Each record that follows is to be transcribed exactly, excluding its images.

Saved data entries
== Segment start ==

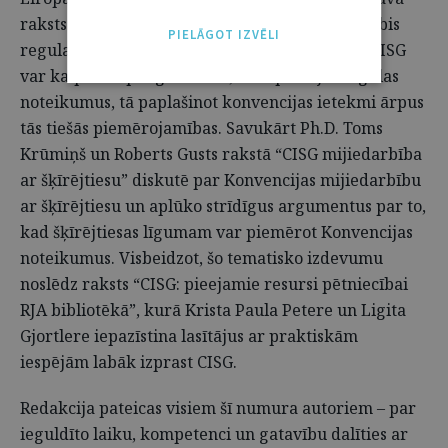
raksts “CISG kā interpretācijas avots Briseles I bis
PIELĀGOT IZVĒLI
regulai”. Tajā Ph.D. Inga Kačevska aplūko, kā CISG
var kalpot kā palīglīdzeklis, interpretējot regulas
noteikumus, tā paplašinot konvencijas ietekmi ārpus
tās tiešās piemērojamības. Savukārt Ph.D. Toms
Krūmiņš un Roberts Gusts rakstā “CISG mijiedarbība
ar šķīrējtiesu” diskutē par Konvencijas mijiedarbību
ar šķīrējtiesu un aplūko strīdīgus argumentus par to,
kad šķīrējtiesas līgumam var piemērot Konvencijas
noteikumus. Visbeidzot, šo tematisko izdevumu
noslēdz raksts “CISG: pieejamie resursi pētniecībai
RJA bibliotēkā”, kurā Krista Paula Petere un Ligita
Gjortlere iepazīstina lasītājus ar praktiskām
iespējām labāk izprast CISG.
Redakcija pateicas visiem šī numura autoriem – par
ieguldīto laiku, kompetenci un gatavību dalīties ar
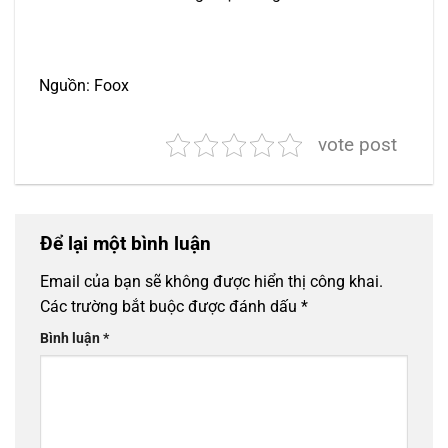
Nguồn: Foox
vote post
Để lại một bình luận
Email của bạn sẽ không được hiển thị công khai.
Các trường bắt buộc được đánh dấu
*
Bình luận
*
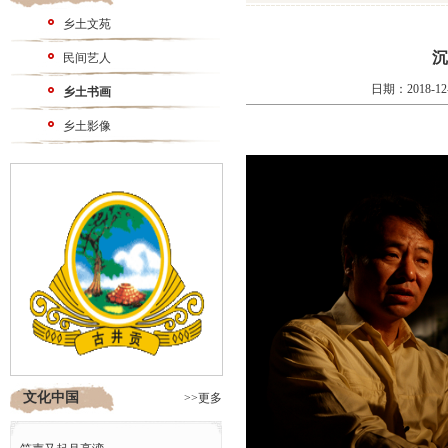
乡土文苑
沉
民间艺人
日期：2018-1
乡土书画
乡土影像
文化中国
>>更多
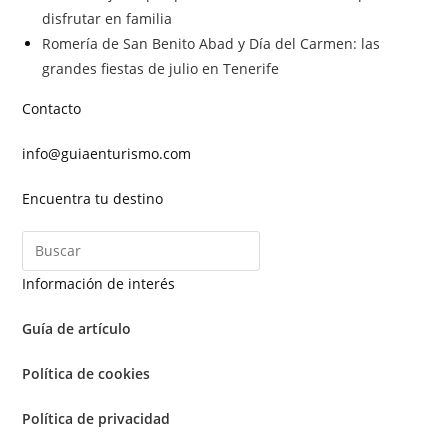
disfrutar en familia
Romería de San Benito Abad y Día del Carmen: las
grandes fiestas de julio en Tenerife
Contacto
info@guiaenturismo.com
Encuentra tu destino
Información de interés
Guía de artículo
Política de cookies
Política de privacidad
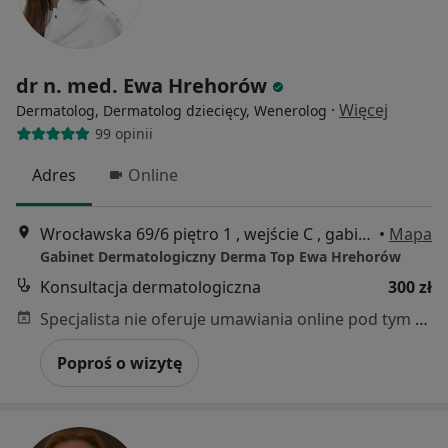
dr n. med. Ewa Hrehorów
·
Więcej
Dermatolog, Dermatolog dziecięcy, Wenerolog
99 opinii
Adres
Online
Wrocławska 69/6 piętro 1 , wejście C , gabinet nr 10, Kiełczów
•
Mapa
Gabinet Dermatologiczny Derma Top Ewa Hrehorów
Konsultacja dermatologiczna
300 zł
Specjalista nie oferuje umawiania online pod tym adresem.
Poproś o wizytę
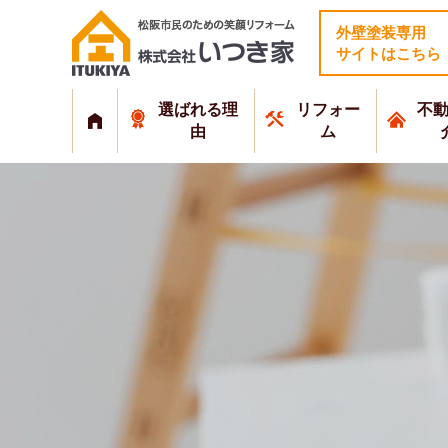
外壁塗装専用
サイトはこちら
選ばれる理
リフォー
不
由
ム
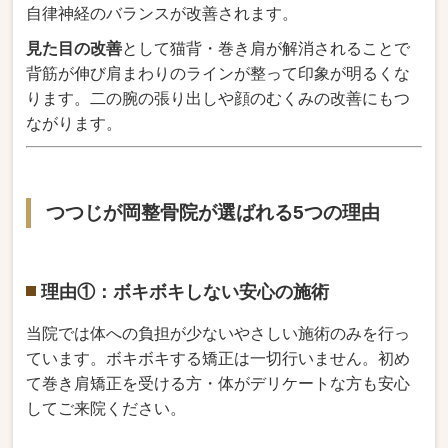
自律神経のバランスが改善されます。
見た目の改善
として猫背・巻き肩が解消されることで
背筋が伸び肩まわりのラインが整って印象が明るくな
ります。二の腕の張り出しや顔のむくみの改善にもつ
ながります。
つつじが岡整骨院が選ばれる5つの理由
理由①：ボキボキしない安心の施術
当院では体への負担が少ないやさしい施術のみを行っ
ています。ボキボキする矯正は一切行いません。初め
て巻き肩矯正を受ける方・体がデリケートな方も安心
してご来院ください。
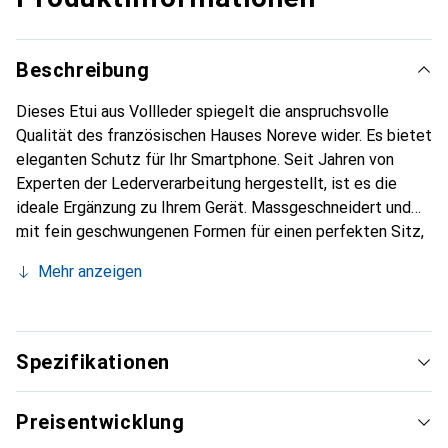
Beschreibung
Dieses Etui aus Vollleder spiegelt die anspruchsvolle
Qualität des französischen Hauses Noreve wider. Es bietet
eleganten Schutz für Ihr Smartphone. Seit Jahren von
Experten der Lederverarbeitung hergestellt, ist es die
ideale Ergänzung zu Ihrem Gerät. Massgeschneidert und
mit fein geschwungenen Formen für einen perfekten Sitz,
ist es ein elegantes Accessoire und das ideale Gewand für
Mehr anzeigen
Ihr Smartphone. Die Marke Noreve ist international für ihre
hochwertigen Produkte bekannt und stets eine gute Wahl
für den anspruchsvollen Kunden.
Spezifikationen
Preisentwicklung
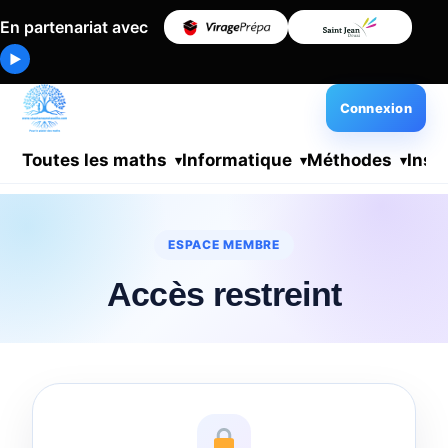
En partenariat avec
▶
Connexion
Toutes les maths
Informatique
Méthodes
Insc
ESPACE MEMBRE
Accès restreint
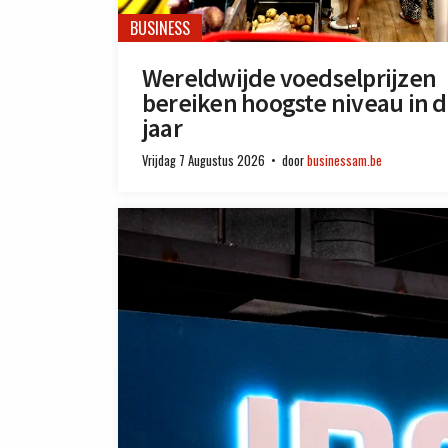
BUSINESS
Wereldwijde voedselprijzen
bereiken hoogste niveau in d
jaar
Vrijdag 7 Augustus 2026
door
businessam.be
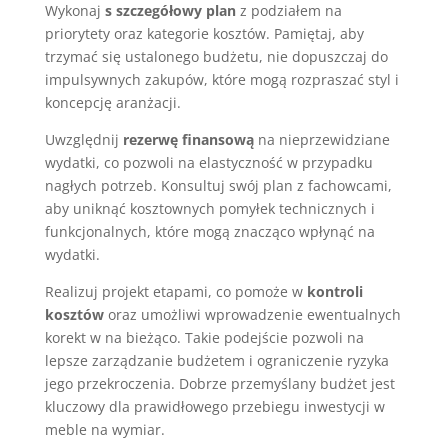
Wykonaj
s szczegółowy plan
z podziałem na
priorytety oraz kategorie kosztów. Pamiętaj, aby
trzymać się ustalonego budżetu, nie dopuszczaj do
impulsywnych zakupów, które mogą rozpraszać styl i
koncepcję aranżacji.
Uwzględnij
rezerwę finansową
na nieprzewidziane
wydatki, co pozwoli na elastyczność w przypadku
nagłych potrzeb. Konsultuj swój plan z fachowcami,
aby uniknąć kosztownych pomyłek technicznych i
funkcjonalnych, które mogą znacząco wpłynąć na
wydatki.
Realizuj projekt etapami, co pomoże w
kontroli
kosztów
oraz umożliwi wprowadzenie ewentualnych
korekt w na bieżąco. Takie podejście pozwoli na
lepsze zarządzanie budżetem i ograniczenie ryzyka
jego przekroczenia. Dobrze przemyślany budżet jest
kluczowy dla prawidłowego przebiegu inwestycji w
meble na wymiar.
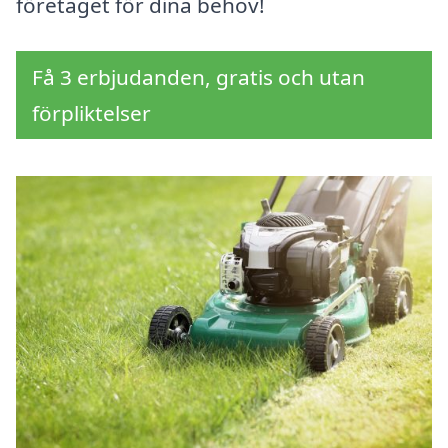
företaget för dina behov!
Få 3 erbjudanden, gratis och utan
förpliktelser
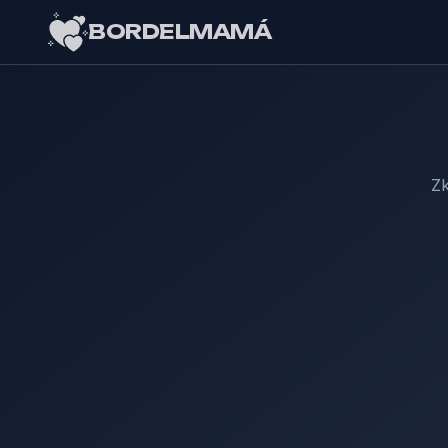
BORDELMAMÁ
Zk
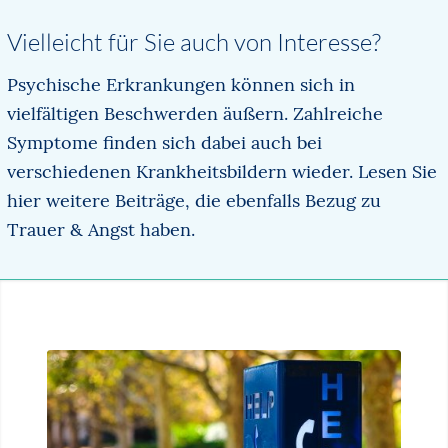
Vielleicht für Sie auch von Interesse?
Psychische Erkrankungen können sich in
vielfältigen Beschwerden äußern. Zahlreiche
Symptome finden sich dabei auch bei
verschiedenen Krankheitsbildern wieder. Lesen Sie
hier weitere Beiträge, die ebenfalls Bezug zu
Trauer & Angst haben.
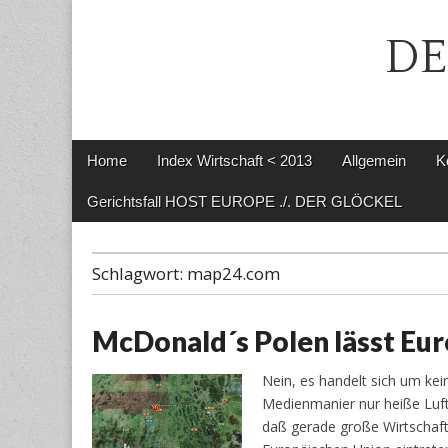
DE
Main
Skip
Home
Index Wirtschaft < 2013
Allgemein
K
menu
to
content
Gerichtsfall HOST EUROPE ./. DER GLÖCKEL
Schlagwort:
map24.com
McDonald´s Polen lässt Eu
Nein, es handelt sich um kei
Medienmanier nur heiße Luft 
daß gerade große Wirtschaft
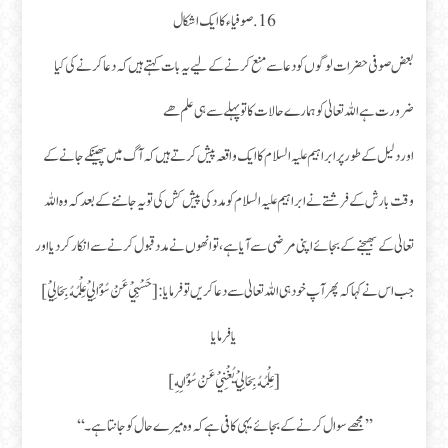
16.صوفیاء کا ایک اشکال
بعض صوفی حضرات لوگوں کو دعا سے منع کرنے کے لیے یہ بات کہتے ہیں کہ دعا کرنے کی کیا
ضرورت ہے اللہ تعالیٰ کو ہمارے حالات کا تو پہلے سے ہی علم ھے
اور دلیل کے طور پر ابراہیم علیہ السلام کا ایک واقعہ پیش کرتے ہیں کہ آگ میں پھینکے جانے کے
وقت بارش کے فرشتے نے ابراہیم علیہ السلام کو مدد کی پیش کش کی تو یہ جاننے کے بعد کہ وہ اللہ
تعالیٰ کے بھیجنے کے بجائے اپنی مرضی سے آیا ہے، تو انھوں نے مدد قبول کرنے سے انکار کر دیا اور
جب اس نے کہا کہ پھر آپ خود ہی اللہ تعالیٰ سے دعاکریں تو فرمایا: [ حَسْبِيْ عَنْ سُؤَالِيْ عِلْمُهُ بِحَالِيْ ]
یا فرمایا
[ عِلْمُهُ بِحَالِيْ يُغْنِيْ عَنْ سُؤَالِهِ ]
’’مجھے سوال کرنے کے بجائے یہی کافی ہے کہ وہ میرے حال کو جانتا ہے۔‘‘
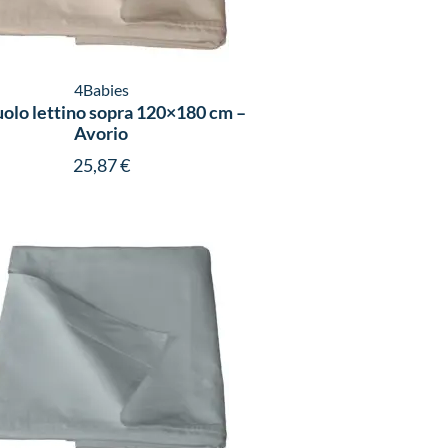
4Babies
olo lettino sopra 120×180 cm –
Avorio
25,87
€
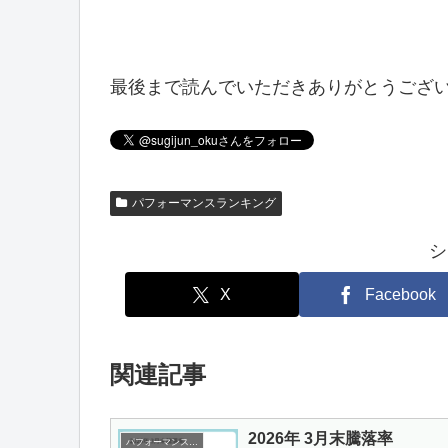
最後まで読んでいただきありがとうござ
パフォーマンスランキング
シ
X
Facebook
関連記事
2026年 3月末騰落率
パフォーマンスランキング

== Segment end ==

▶ [EXERCISE RESULT]:
raksts “CISG kā interpretācijas avots Briseles I bis
PIELĀGOT IZVĒLI
regulai”. Tajā Ph.D. Inga Kačevska aplūko, kā CISG
var kalpot kā palīglīdzeklis, interpretējot regulas
noteikumus, tā paplašinot konvencijas ietekmi ārpus
tās tiešās piemērojamības. Savukārt Ph.D. Toms
Krūmiņš un Roberts Gusts rakstā “CISG mijiedarbība
ar šķīrējtiesu” diskutē par Konvencijas mijiedarbību
ar šķīrējtiesu un aplūko strīdīgus argumentus par to,
kad šķīrējtiesas līgumam var piemērot Konvencijas
noteikumus. Visbeidzot, šo tematisko izdevumu
noslēdz raksts “CISG: pieejamie resursi pētniecībai
RJA bibliotēkā”, kurā Krista Paula Petere un Ligita
Gjortlere iepazīstina lasītājus ar praktiskām
iespējām labāk izprast CISG.
Redakcija pateicas visiem šī numura autoriem – par
ieguldīto laiku, kompetenci un gatavību dalīties ar
Nguồn: Foox
vote post
Để lại một bình luận
Email của bạn sẽ không được hiển thị công khai.
Các trường bắt buộc được đánh dấu
*
Bình luận
*
乡土文苑
沉
民间艺人
日期：2018-1
乡土书画
乡土影像
文化中国
>>更多
disfrutar en familia
Romería de San Benito Abad y Día del Carmen: las
grandes fiestas de julio en Tenerife
Contacto
info@guiaenturismo.com
Encuentra tu destino
Información de interés
Guía de artículo
Política de cookies
Política de privacidad
dr n. med. Ewa Hrehorów
·
Więcej
Dermatolog, Dermatolog dziecięcy, Wenerolog
99 opinii
Adres
Online
Wrocławska 69/6 piętro 1 , wejście C , gabinet nr 10, Kiełczów
•
Mapa
Gabinet Dermatologiczny Derma Top Ewa Hrehorów
Konsultacja dermatologiczna
300 zł
Specjalista nie oferuje umawiania online pod tym adresem.
Poproś o wizytę
外壁塗装専用
サイトはこちら
選ばれる理
リフォー
不
由
ム
自律神経のバランスが改善されます。
見た目の改善
として猫背・巻き肩が解消されることで
背筋が伸び肩まわりのラインが整って印象が明るくな
ります。二の腕の張り出しや顔のむくみの改善にもつ
ながります。
つつじが岡整骨院が選ばれる5つの理由
理由①：ボキボキしない安心の施術
当院では体への負担が少ないやさしい施術のみを行っ
ています。ボキボキする矯正は一切行いません。初め
て巻き肩矯正を受ける方・体がデリケートな方も安心
してご来院ください。
Beschreibung
Dieses Etui aus Vollleder spiegelt die anspruchsvolle
Qualität des französischen Hauses Noreve wider. Es bietet
eleganten Schutz für Ihr Smartphone. Seit Jahren von
Experten der Lederverarbeitung hergestellt, ist es die
ideale Ergänzung zu Ihrem Gerät. Massgeschneidert und
mit fein geschwungenen Formen für einen perfekten Sitz,
ist es ein elegantes Accessoire und das ideale Gewand für
Mehr anzeigen
Ihr Smartphone. Die Marke Noreve ist international für ihre
hochwertigen Produkte bekannt und stets eine gute Wahl
für den anspruchsvollen Kunden.
Spezifikationen
Preisentwicklung
En partenariat avec
▶
Connexion
Toutes les maths
Informatique
Méthodes
Insc
ESPACE MEMBRE
Accès restreint
BUSINESS
Wereldwijde voedselprijzen
bereiken hoogste niveau in d
jaar
Vrijdag 7 Augustus 2026
door
businessam.be
Wykonaj
s szczegółowy plan
z podziałem na
priorytety oraz kategorie kosztów. Pamiętaj, aby
trzymać się ustalonego budżetu, nie dopuszczaj do
impulsywnych zakupów, które mogą rozpraszać styl i
koncepcję aranżacji.
Uwzględnij
rezerwę finansową
na nieprzewidziane
wydatki, co pozwoli na elastyczność w przypadku
nagłych potrzeb. Konsultuj swój plan z fachowcami,
aby uniknąć kosztownych pomyłek technicznych i
funkcjonalnych, które mogą znacząco wpłynąć na
wydatki.
Realizuj projekt etapami, co pomoże w
kontroli
kosztów
oraz umożliwi wprowadzenie ewentualnych
korekt w na bieżąco. Takie podejście pozwoli na
lepsze zarządzanie budżetem i ograniczenie ryzyka
jego przekroczenia. Dobrze przemyślany budżet jest
kluczowy dla prawidłowego przebiegu inwestycji w
meble na wymiar.
företaget för dina behov!
Få 3 erbjudanden, gratis och utan
förpliktelser
BORDELMAMÁ
Zk
Vielleicht für Sie auch von Interesse?
Psychische Erkrankungen können sich in
vielfältigen Beschwerden äußern. Zahlreiche
Symptome finden sich dabei auch bei
verschiedenen Krankheitsbildern wieder. Lesen Sie
hier weitere Beiträge, die ebenfalls Bezug zu
Trauer & Angst haben.
DE
Main
Skip
Home
Index Wirtschaft < 2013
Allgemein
K
menu
to
content
Gerichtsfall HOST EUROPE ./. DER GLÖCKEL
Schlagwort:
map24.com
McDonald´s Polen lässt Eu
Nein, es handelt sich um kei
Medienmanier nur heiße Luft 
daß gerade große Wirtschaft
16.صوفیاء کا ایک اشکال
بعض صوفی حضرات لوگوں کو دعا سے منع کرنے کے لیے یہ بات کہتے ہیں کہ دعا کرنے کی کیا
ضرورت ہے اللہ تعالیٰ کو ہمارے حالات کا تو پہلے سے ہی علم ھے
اور دلیل کے طور پر ابراہیم علیہ السلام کا ایک واقعہ پیش کرتے ہیں کہ آگ میں پھینکے جانے کے
وقت بارش کے فرشتے نے ابراہیم علیہ السلام کو مدد کی پیش کش کی تو یہ جاننے کے بعد کہ وہ اللہ
تعالیٰ کے بھیجنے کے بجائے اپنی مرضی سے آیا ہے، تو انھوں نے مدد قبول کرنے سے انکار کر دیا اور
جب اس نے کہا کہ پھر آپ خود ہی اللہ تعالیٰ سے دعاکریں تو فرمایا: [ حَسْبِيْ عَنْ سُؤَالِيْ عِلْمُهُ بِحَالِيْ ]
یا فرمایا
[ عِلْمُهُ بِحَالِيْ يُغْنِيْ عَنْ سُؤَالِهِ ]
’’مجھے سوال کرنے کے بجائے یہی کافی ہے کہ وہ میرے حال کو جانتا ہے۔‘‘
4Babies
olo lettino sopra 120×180 cm –
Avorio
25,87
€
最後まで読んでいただきありがとうござ
パフォーマンスランキング
シ
X
Facebook
関連記事
2026年 3月末騰落率
パフォーマンスランキング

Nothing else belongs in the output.